The truth is, it’s hard to change one’s eco-niche. The mere disappearance of an eco-niche is not enough to cause a change in a species’ niche. Usually, the dependent species will shrink with the disappearing niche or simply disappear. As the forest shrank, so did our niche; and, it turns out, we didn’t adapt out of our niche but rather shrank with it and didn’t emerge for another three million years. And three million years is enough time for our species to get thoroughly accustomed to hunting to where we could start venturing out onto the savannah where the bigger herds lived. Makes perfect sense. That scenario is simple and direct: hunters following the game. The competing theory of our continually changing our diet, accepting and then abandoning food sources as we moved through different environments, is complex to the point of unlikelihood. If we stood up to go hunting, we would have done it right where we were, and it would have taken us time to invade new territories, but at least we’d have a way to eat once we got there. If we were constantly having to find new ways to eat, it would have taken us a lot longer, I would imagine. And why would we invade a new eco-niche if there wasn’t already there a food resource we were accustomed to using? In fact, how could we? Could we have metabolized the food available on the savannah well enough to support our needs? Wouldn’t we have had to spend all day searching for food just like the other grass-eaters? Wouldn’t we have been at great danger far out on the velde eating grasses, if we couldn’t escape by running and had no weapons with which to defend ourselves? On the other hand, if we were out in the open hunting, we would have been a match for anything. Lions even. Which scenario is more likely?
It was one thing for us to let meat-eating take such a prominent place in our diet, but we were already meat-eaters before we split from the chimps; all we did was shift our emphasis; we didn’t adopt whole new food sources; but it would be an completely different matter for us to have adopted entirely new food sources—in this case grasses and sedges—only to abandon them later on. That’s asking an awful lot; and apparently that theory is promulgated by people who have a bias towards thinking humans started out as vegetarians. It is a religious argument, not a scientific one. Many people want humans to be natural vegetarians so they interpret data accordingly. Unfortunately, they make big mistakes. Like interpreting the appearance of non-forest foods in our diet to mean that we took up eating grass. That’s a stretch. It’s much more likely that we were simply continuing our hunting ways and following the game into the open.
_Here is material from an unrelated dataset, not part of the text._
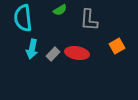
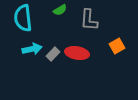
cyan arrow: rotated 114 degrees counterclockwise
The bottom line is that data bolster the argument that we left the trees to go hunting. It says that, when we climbed down from the trees, we didn’t leave the forest, that we kept eating food grown in the forest. It says that we didn’t starting eating food grown in the open until 3.5 mya. I can live with that.
Yet even diet isn’t the entire picture. The question of where one lives is not cut and dried. “Living” usually comprises two locations: where one feeds and where one sleeps. For predators bringing food back to the nest, where one raises one’s young is the same as where one sleeps. Predator young are raised away from the hunting grounds in a protected location. When hominins began harvesting the open grasslands, they could well have kept their camps/lairs in the forest. Most likely, they were close to water; there would be no particular need to leave the water’s edge just because one had taken up hunting the savannahs.
I’m not alone; hence, Cerling’s suggestion that humans may have evolved in a “riparian forest,” which accords with the contention that, when we left the trees we 1) began to live in semi-permanent camps as do all predators; and 2) those camps were likely down by the river.
That’s what I like about the theory: it’s clean, simple, direct, and the data all fit. Hoo-boy, what more could one ask?